春の夢から醒めて
ラインツィッヒ攻略するハッケル参謀総長参謀総長とグラーファル閣下とシッコシカ軍令部総長。
両軍の戦いは泥濘の中でより一層激しさを醸し出していた。
前線のラインツィッヒでは激しい攻撃に巻き込まれていた。
ロディーヤの帝都チェニロバーンではハッケル参謀総長が皇帝スィーラバドルト陛下に結果報告をしていた。
厳かな軍服を見にまとった皇帝が堂々と座っている。
立派な髭と彫りの深い顔。
金色の飾緒とエポレット、腰のベルトににサーベルといったハッケルたちと同じく高官の上衣をまとっている皇帝はとある一室でロディーヤの野戦服をまとった兵士たちを護衛としてそばに置きつつ席についている。
ハッケル参謀総長は片手に資料を持ち、陛下の座っている席の横にいた。
陛下は重々しく口を開く。
「肝心のラインツィッヒの攻略はどうなっている」
参謀総長は立ち上がって紙の束を見ながら報告した。
「はい、順調に敵兵を包囲しつつ殲滅していっている、なんの憂いも必要ない」
「流石だ、あそこは敵国の工業都市であり策源地だ、奪えればテニーニャの生産量もの下げられ我が国の武器産業の要の一つになるに違いない。
必ずしも完遂いたしてほしい」
「当然、必ずしや」
外の窓ガラスには雨が激しく打ち付けている。
参謀総長はそれを告げると部屋の外へと出ていった。
電灯が暖かく照らしている廊下を歩きながら考える。
(なぜここまで順調なのだ、ことが上手く進みすぎている。
敵がロディーヤ軍の侵攻に気づき兵を増やしているのも知っている…てっきり返り討ちに合って全滅してくれるかと思っていたが…
未だに撤退許可を求めて来ないあたり順調なんだろうな)
ハッケルは首の後ろあたりを手で撫でながら困り顔で歩く。
「知的な指揮ができないギーゼ大将なら死滅してくれるかと思ったが、きな臭くなってきたぞ。
まさかとは思うが私は何な騙されていたのではないか?
私の計画を見抜いていて、作戦を失敗させるために愚将を着任させるということを知っていて…

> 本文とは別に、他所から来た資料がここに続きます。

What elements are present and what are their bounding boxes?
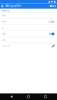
- button[interactable]: Recent apps: [41, 94, 50, 100]
- button[interactable]: Photo: [0, 19, 57, 25]
- button[interactable]: Public: [0, 31, 57, 37]
- button[interactable]: Back: [7, 94, 16, 100]
- staticText: ABOUT YOU: [2, 10, 10, 12]
- staticText: Name: [2, 15, 6, 17]
- staticText: Add website: [2, 45, 10, 47]
- staticText: Photo: [2, 21, 6, 23]
- staticText: Links: [2, 39, 6, 41]
- staticText: Bio: [2, 27, 4, 29]
- button[interactable]: Name: [0, 13, 57, 19]
- staticText: SAVE: [49, 4, 55, 8]
- button[interactable]: Home: [24, 94, 33, 100]
- button[interactable]: Bio: [0, 25, 57, 31]
- button[interactable]: Links: [0, 37, 57, 43]
- button[interactable]: Back: [1, 3, 4, 9]
- button[interactable]: SAVE: [48, 3, 57, 9]
- staticText: Edit profile: [5, 4, 21, 8]
- button[interactable]: Add website: [0, 43, 57, 49]
- staticText: Public: [2, 33, 6, 35]
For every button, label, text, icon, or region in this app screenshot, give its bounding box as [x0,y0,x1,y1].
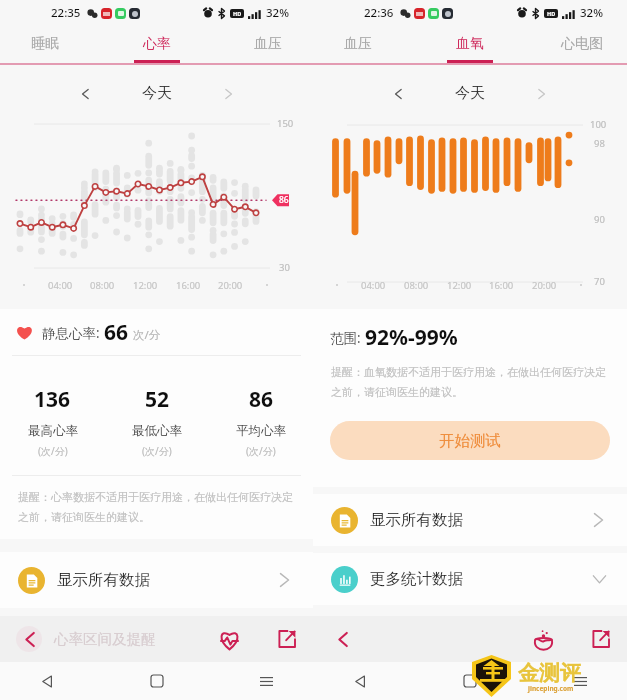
button[interactable]: Next day [212,77,246,111]
staticText: 心率 [143,35,171,53]
button[interactable]: 血氧 [437,26,503,65]
staticText: 血压 [344,35,372,53]
staticText: 30 [279,261,290,274]
button[interactable]: Back [343,664,377,698]
staticText: 32% [580,5,603,21]
staticText: (次/分) [246,444,276,458]
staticText: (次/分) [38,444,68,458]
button[interactable]: Share [270,622,304,656]
staticText: 心率区间及提醒 [54,630,156,648]
staticText: 12:00 [133,279,158,292]
staticText: 最低心率 [132,423,182,439]
staticText: 86 [249,385,274,414]
button[interactable]: Back [325,622,359,656]
button[interactable]: Previous day [68,77,102,111]
staticText: 金测评 [518,660,581,686]
staticText: 开始测试 [439,431,501,451]
button[interactable]: 心电图 [549,26,615,65]
staticText: 16:00 [489,279,514,292]
staticText: 100 [590,118,607,131]
button[interactable]: Home [140,664,174,698]
button[interactable]: 显示所有数据 [0,552,313,608]
button[interactable]: Heart rate [212,622,246,656]
staticText: 次/分 [133,327,161,343]
button[interactable]: 显示所有数据 [313,494,627,546]
staticText: 心电图 [561,35,603,53]
staticText: 范围: [330,329,365,347]
button[interactable]: Next day [525,77,559,111]
staticText: 12:00 [447,279,472,292]
button[interactable]: Share [584,622,618,656]
button[interactable]: 睡眠 [12,26,78,65]
staticText: 20:00 [218,279,243,292]
staticText: jinceping.com [528,684,574,693]
staticText: 今天 [142,84,172,103]
button[interactable]: Previous day [381,77,415,111]
button[interactable]: Measure SpO2 [526,622,560,656]
staticText: 提醒：血氧数据不适用于医疗用途，在做出任何医疗决定之前，请征询医生的建议。 [331,365,613,399]
staticText: 04:00 [361,279,386,292]
staticText: 92%-99% [365,323,458,352]
staticText: 最高心率 [28,423,78,439]
button[interactable]: Home [453,664,487,698]
button[interactable]: 心率 [124,26,190,65]
staticText: 血压 [254,35,282,53]
staticText: 04:00 [48,279,73,292]
button[interactable]: Recents [563,664,597,698]
staticText: (次/分) [142,444,172,458]
button[interactable]: 开始测试 [330,421,610,460]
staticText: 86 [279,194,289,206]
staticText: HD [547,10,556,17]
staticText: 静息心率: [42,324,104,342]
staticText: 98 [594,137,605,150]
button[interactable]: Back [12,622,46,656]
staticText: 22:36 [364,5,394,21]
staticText: 平均心率 [236,423,286,439]
staticText: 显示所有数据 [370,510,463,530]
button[interactable]: 血压 [325,26,391,65]
staticText: HD [233,10,242,17]
staticText: 52 [145,385,170,414]
staticText: 今天 [455,84,485,103]
staticText: 08:00 [90,279,115,292]
staticText: 更多统计数据 [370,569,463,589]
staticText: 血氧 [456,35,484,53]
staticText: 32% [266,5,289,21]
staticText: 150 [277,117,294,130]
button[interactable]: 更多统计数据 [313,553,627,605]
staticText: 显示所有数据 [57,570,150,590]
staticText: 90 [594,213,605,226]
staticText: 睡眠 [31,35,59,53]
staticText: 提醒：心率数据不适用于医疗用途，在做出任何医疗决定之前，请征询医生的建议。 [18,490,299,524]
staticText: 22:35 [51,5,81,21]
staticText: 08:00 [404,279,429,292]
button[interactable]: Back [30,664,64,698]
staticText: 70 [594,275,605,288]
button[interactable]: Recents [249,664,283,698]
staticText: 66 [104,318,129,347]
staticText: 16:00 [176,279,201,292]
staticText: 136 [34,385,71,414]
button[interactable]: 血压 [235,26,301,65]
staticText: 20:00 [532,279,557,292]
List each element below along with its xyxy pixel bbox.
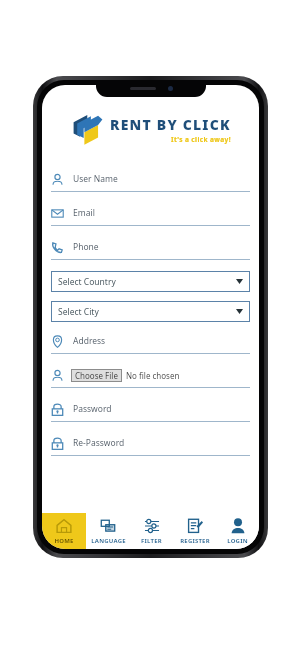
staticText: It's a click away!: [171, 135, 231, 144]
staticText: User Name: [73, 173, 118, 185]
staticText: Address: [73, 335, 106, 347]
button[interactable]: HOME: [42, 513, 86, 549]
staticText: Re-Password: [73, 437, 125, 449]
staticText: Email: [73, 207, 95, 219]
staticText: Choose File: [75, 370, 118, 381]
button[interactable]: Address: [51, 332, 250, 354]
staticText: FILTER: [141, 537, 162, 545]
button[interactable]: LOGIN: [216, 513, 259, 549]
button[interactable]: FILTER: [130, 513, 173, 549]
button[interactable]: Phone: [51, 238, 250, 260]
staticText: HOME: [54, 537, 74, 545]
button[interactable]: Re-Password: [51, 434, 250, 456]
staticText: RENT BY CLICK: [110, 115, 231, 134]
staticText: REGISTER: [180, 537, 210, 545]
staticText: No file chosen: [126, 370, 180, 381]
button[interactable]: Select Country: [51, 271, 250, 292]
button[interactable]: User Name: [51, 170, 250, 192]
staticText: Password: [73, 403, 112, 415]
staticText: LOGIN: [227, 537, 248, 545]
staticText: Select City: [58, 306, 236, 318]
button[interactable]: LANGUAGE: [86, 513, 130, 549]
button[interactable]: Password: [51, 400, 250, 422]
button[interactable]: Email: [51, 204, 250, 226]
staticText: Select Country: [58, 276, 236, 288]
button[interactable]: Choose File: [51, 366, 250, 388]
button[interactable]: REGISTER: [173, 513, 216, 549]
staticText: Phone: [73, 241, 99, 253]
staticText: LANGUAGE: [91, 537, 126, 545]
button[interactable]: Select City: [51, 301, 250, 322]
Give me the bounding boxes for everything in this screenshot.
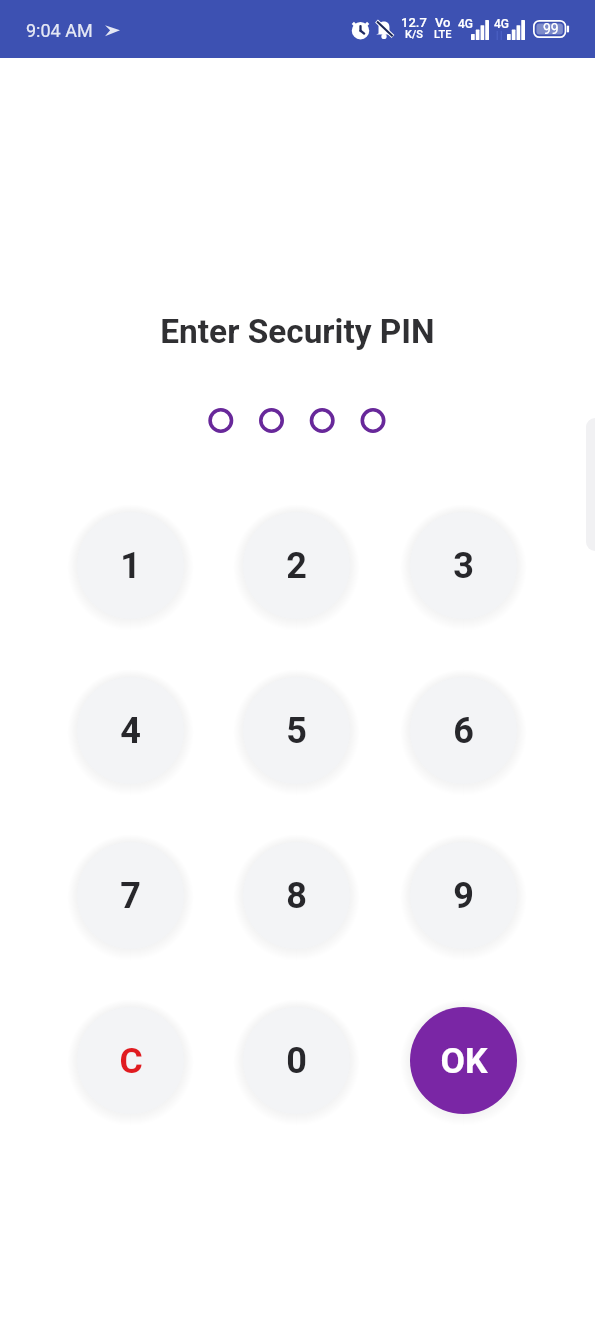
button[interactable]: 8 (243, 842, 350, 949)
button[interactable]: 5 (243, 677, 350, 784)
staticText: 4G (458, 17, 473, 31)
button[interactable]: 2 (243, 512, 350, 619)
staticText: LTE (434, 28, 452, 41)
button[interactable]: 0 (243, 1007, 350, 1114)
button[interactable]: 1 (77, 512, 184, 619)
staticText: C (119, 1040, 143, 1082)
button[interactable]: 4 (77, 677, 184, 784)
staticText: 4 (120, 710, 141, 752)
staticText: 5 (286, 710, 307, 752)
button[interactable]: Confirm PIN (410, 1007, 517, 1114)
staticText: 0 (286, 1040, 307, 1082)
staticText: 12.7 (401, 15, 427, 30)
staticText: 9 (453, 875, 474, 917)
staticText: 9:04 AM (26, 20, 93, 41)
staticText: Enter Security PIN (0, 312, 595, 351)
button[interactable]: 9 (410, 842, 517, 949)
staticText: 1 (120, 545, 141, 587)
button[interactable]: 3 (410, 512, 517, 619)
button[interactable]: Clear (77, 1007, 184, 1114)
staticText: 4G (494, 17, 509, 31)
staticText: OK (440, 1040, 488, 1082)
staticText: Vo (435, 15, 451, 30)
staticText: K/S (405, 28, 423, 41)
staticText: 7 (120, 875, 141, 917)
staticText: 6 (453, 710, 474, 752)
button[interactable]: 7 (77, 842, 184, 949)
staticText: 3 (453, 545, 474, 587)
button[interactable]: 6 (410, 677, 517, 784)
staticText: 2 (286, 545, 307, 587)
staticText: 99 (543, 21, 559, 37)
staticText: 8 (286, 875, 307, 917)
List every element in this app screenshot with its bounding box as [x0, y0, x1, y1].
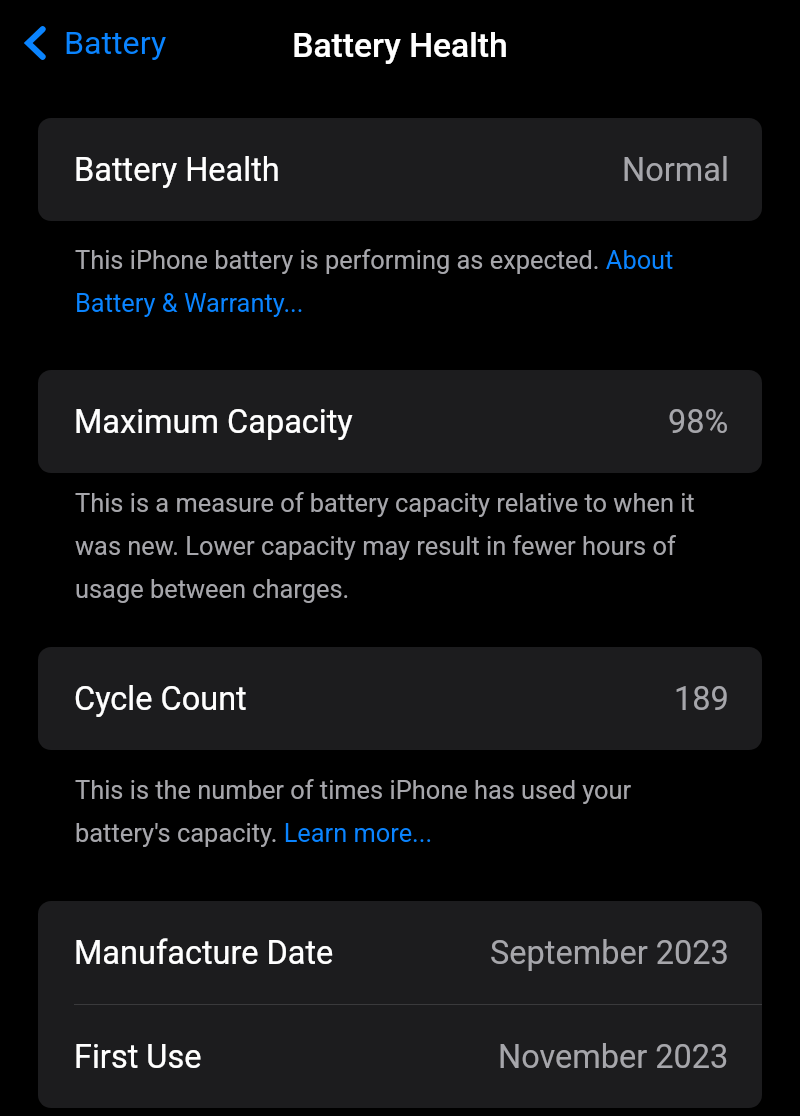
button[interactable]: This iPhone battery is performing as exp…: [75, 235, 715, 321]
button[interactable]: Cycle Count: [38, 647, 762, 750]
staticText: September 2023: [490, 934, 729, 972]
staticText: Battery: [64, 24, 167, 62]
staticText: Cycle Count: [74, 680, 247, 718]
button[interactable]: This is the number of times iPhone has u…: [75, 765, 715, 851]
button[interactable]: First Use: [38, 1005, 762, 1108]
staticText: Battery Health: [0, 26, 800, 65]
staticText: Normal: [622, 151, 729, 189]
button[interactable]: Maximum Capacity: [38, 370, 762, 473]
button[interactable]: Manufacture Date: [38, 901, 762, 1004]
staticText: 98%: [668, 403, 729, 441]
button[interactable]: Battery Health: [38, 118, 762, 221]
staticText: 189: [674, 680, 729, 718]
staticText: First Use: [74, 1038, 202, 1076]
staticText: Battery Health: [74, 151, 280, 189]
staticText: Maximum Capacity: [74, 403, 353, 441]
staticText: This is a measure of battery capacity re…: [75, 478, 715, 607]
staticText: November 2023: [498, 1038, 729, 1076]
staticText: Manufacture Date: [74, 934, 334, 972]
button[interactable]: Back to Battery: [14, 16, 167, 70]
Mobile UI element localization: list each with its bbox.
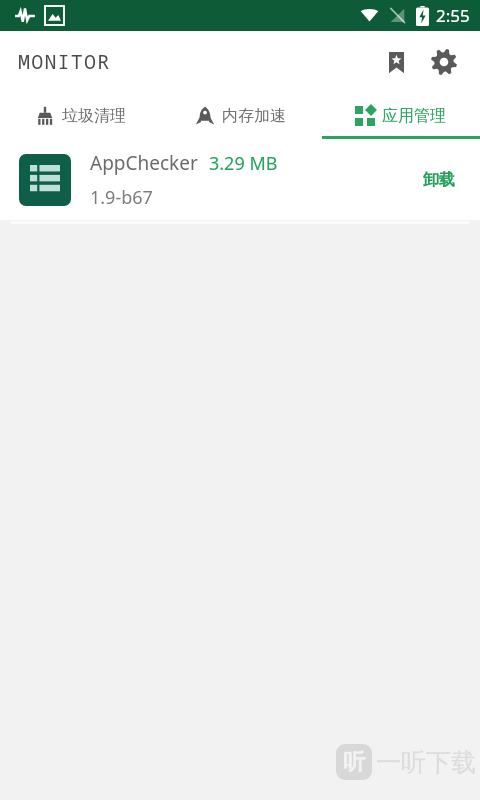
button[interactable]: AppChecker (0, 139, 480, 220)
button[interactable]: 内存加速 (160, 92, 320, 139)
staticText: 垃圾清理 (62, 106, 126, 126)
button[interactable]: Bookmarks (372, 38, 420, 86)
staticText: MONITOR (18, 48, 111, 75)
staticText: 卸载 (423, 170, 455, 190)
button[interactable]: Settings (420, 38, 468, 86)
staticText: 应用管理 (382, 106, 446, 126)
staticText: 内存加速 (222, 106, 286, 126)
button[interactable]: 垃圾清理 (0, 92, 160, 139)
button[interactable]: 卸载 (398, 139, 480, 220)
staticText: 听 (343, 748, 365, 776)
staticText: 2:55 (436, 4, 470, 27)
staticText: 一听下载 (376, 747, 476, 778)
staticText: 3.29 MB (209, 151, 278, 176)
button[interactable]: 应用管理 (320, 92, 480, 139)
staticText: 1.9-b67 (90, 185, 153, 210)
staticText: AppChecker (90, 150, 198, 176)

重要な局面を任せてくれるよう無能を演じていたのか…?」
独り言をつぶやくと彼女はニヤリと口角を釣り上げた。
「策士じゃないか…興奮してきたぞ。
私も君に手を打つぞ、拮抗分子を送ってやろう」
嬉しそうに微笑む参謀総長。
対抗意識顔が芽生えたのかそこまで悲観していなかった。
心地よい雨音が響く廊下を一人歩いて執務室へと戻っていった。
一方激戦地のラインツィッヒ。
砲撃や銃撃が兵士たちを殺していく。
街のあちこちに人体の一部が横たわりそこから滲み出てくる古血が雨水と混ざり合い血の川となって側溝へと流れていく。
霧に消えかけの廃墟の街ラインツィッヒは人がいなくなった終末の世界のような様相をしている。
そんな中、戦闘を繰り広げている二人がいた。
ジャマダハルを両手に握るルフリパ中将と『アミ』一丁で応戦するダンテルテ少佐だ。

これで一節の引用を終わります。